(Page images and extracted text)
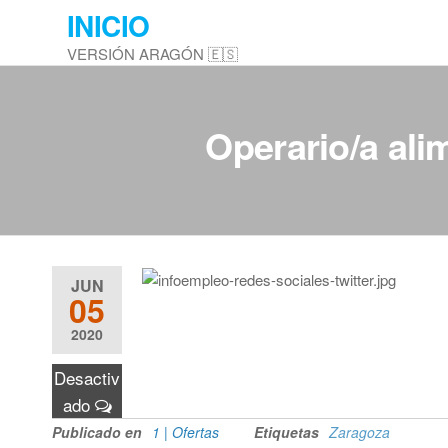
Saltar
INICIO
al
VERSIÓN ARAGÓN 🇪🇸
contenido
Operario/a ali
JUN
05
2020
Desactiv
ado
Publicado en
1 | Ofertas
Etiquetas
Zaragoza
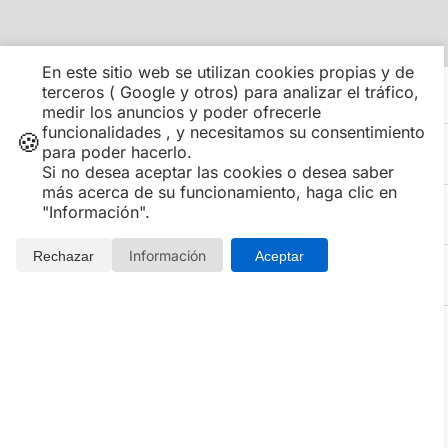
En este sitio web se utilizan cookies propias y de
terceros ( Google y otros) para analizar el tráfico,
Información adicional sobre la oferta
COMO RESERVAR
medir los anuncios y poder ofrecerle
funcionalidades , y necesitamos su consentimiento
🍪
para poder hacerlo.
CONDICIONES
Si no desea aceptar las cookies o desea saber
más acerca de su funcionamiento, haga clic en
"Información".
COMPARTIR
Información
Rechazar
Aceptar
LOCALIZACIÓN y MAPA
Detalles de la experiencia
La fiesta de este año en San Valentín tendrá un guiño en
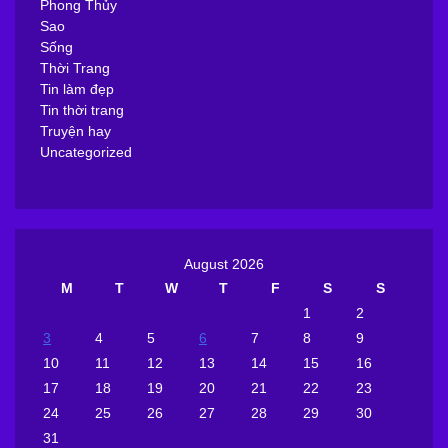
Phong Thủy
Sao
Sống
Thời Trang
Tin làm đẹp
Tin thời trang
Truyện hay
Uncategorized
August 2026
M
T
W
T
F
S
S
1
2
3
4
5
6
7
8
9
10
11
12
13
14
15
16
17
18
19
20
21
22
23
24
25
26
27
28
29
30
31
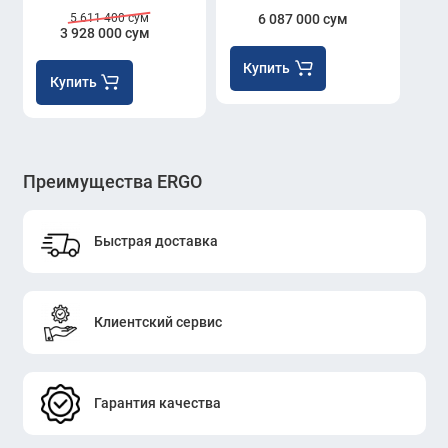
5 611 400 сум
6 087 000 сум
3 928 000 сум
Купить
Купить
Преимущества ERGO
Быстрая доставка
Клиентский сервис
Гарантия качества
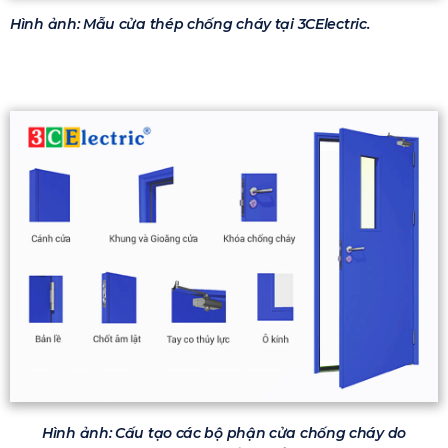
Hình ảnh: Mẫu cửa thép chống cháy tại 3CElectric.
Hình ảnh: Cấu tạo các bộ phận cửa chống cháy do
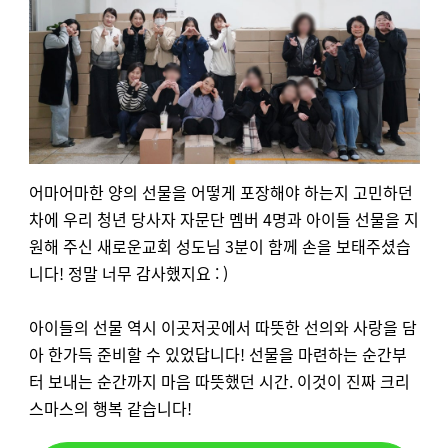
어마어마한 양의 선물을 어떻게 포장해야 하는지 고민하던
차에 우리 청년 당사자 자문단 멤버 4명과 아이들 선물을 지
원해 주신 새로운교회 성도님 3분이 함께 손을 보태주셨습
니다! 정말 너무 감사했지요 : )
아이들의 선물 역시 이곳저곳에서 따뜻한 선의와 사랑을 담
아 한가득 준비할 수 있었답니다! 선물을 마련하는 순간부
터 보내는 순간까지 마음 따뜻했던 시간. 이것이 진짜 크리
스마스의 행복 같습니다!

--

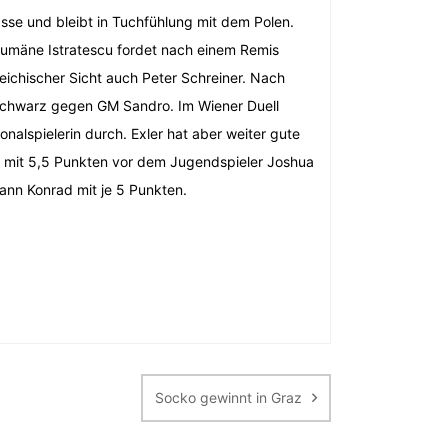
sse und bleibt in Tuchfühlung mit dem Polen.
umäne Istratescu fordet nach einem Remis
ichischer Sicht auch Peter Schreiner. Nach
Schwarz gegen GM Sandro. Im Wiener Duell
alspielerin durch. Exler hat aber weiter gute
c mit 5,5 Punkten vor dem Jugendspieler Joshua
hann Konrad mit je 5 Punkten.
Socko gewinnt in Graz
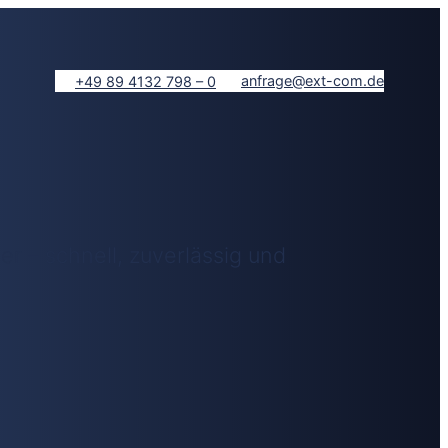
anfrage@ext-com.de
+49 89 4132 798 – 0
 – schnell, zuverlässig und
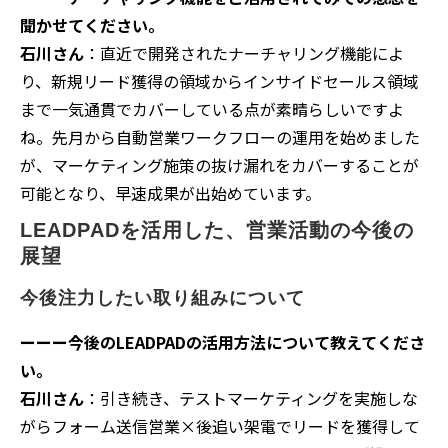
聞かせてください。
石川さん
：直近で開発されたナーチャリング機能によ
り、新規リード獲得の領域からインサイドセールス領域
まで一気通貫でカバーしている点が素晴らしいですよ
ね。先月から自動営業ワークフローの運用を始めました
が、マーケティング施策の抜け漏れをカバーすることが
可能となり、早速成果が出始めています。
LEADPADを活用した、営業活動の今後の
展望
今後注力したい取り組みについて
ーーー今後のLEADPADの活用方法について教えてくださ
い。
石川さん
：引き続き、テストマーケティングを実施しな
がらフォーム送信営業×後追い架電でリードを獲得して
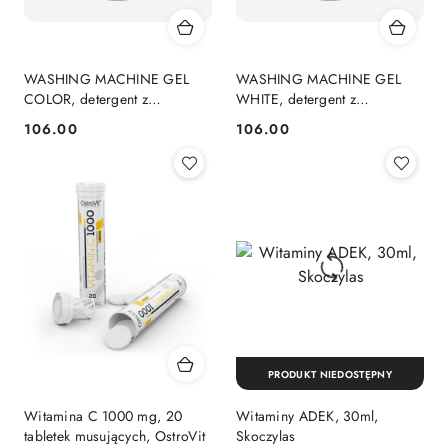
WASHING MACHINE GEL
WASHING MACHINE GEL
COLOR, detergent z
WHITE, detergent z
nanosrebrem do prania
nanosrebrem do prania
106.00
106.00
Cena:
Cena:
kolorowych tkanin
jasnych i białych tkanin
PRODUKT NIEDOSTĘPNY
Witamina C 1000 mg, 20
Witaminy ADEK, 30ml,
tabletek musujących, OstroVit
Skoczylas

What is being asked:
Please return a copy of each line in the entries that has the string "Punkten".

Result:
c mit 5,5 Punkten vor dem Jugendspieler Joshua
hann Konrad mit je 5 Punkten.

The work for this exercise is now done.